Requirement:
Would you copy out the whole listing exactly as given?

Extracted information:
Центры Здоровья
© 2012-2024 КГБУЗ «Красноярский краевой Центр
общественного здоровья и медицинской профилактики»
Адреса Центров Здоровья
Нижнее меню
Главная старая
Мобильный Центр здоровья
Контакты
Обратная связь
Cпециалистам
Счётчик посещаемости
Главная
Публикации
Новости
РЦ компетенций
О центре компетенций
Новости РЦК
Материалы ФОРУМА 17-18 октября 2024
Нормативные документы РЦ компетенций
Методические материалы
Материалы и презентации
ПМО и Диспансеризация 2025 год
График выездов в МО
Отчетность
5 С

Answer to this exercise:
Центры Здоровья
© 2012-2024 КГБУЗ «Красноярский краевой Центр
общественного здоровья и медицинской профилактики»
Адреса Центров Здоровья
Нижнее меню
Главная старая
Мобильный Центр здоровья
Контакты
Обратная связь
Cпециалистам
Счётчик посещаемости
Главная
Публикации
Новости
РЦ компетенций
О центре компетенций
Новости РЦК
Материалы ФОРУМА 17-18 октября 2024
Нормативные документы РЦ компетенций
Методические материалы
Материалы и презентации
ПМО и Диспансеризация 2025 год
График выездов в МО
Отчетность
5 С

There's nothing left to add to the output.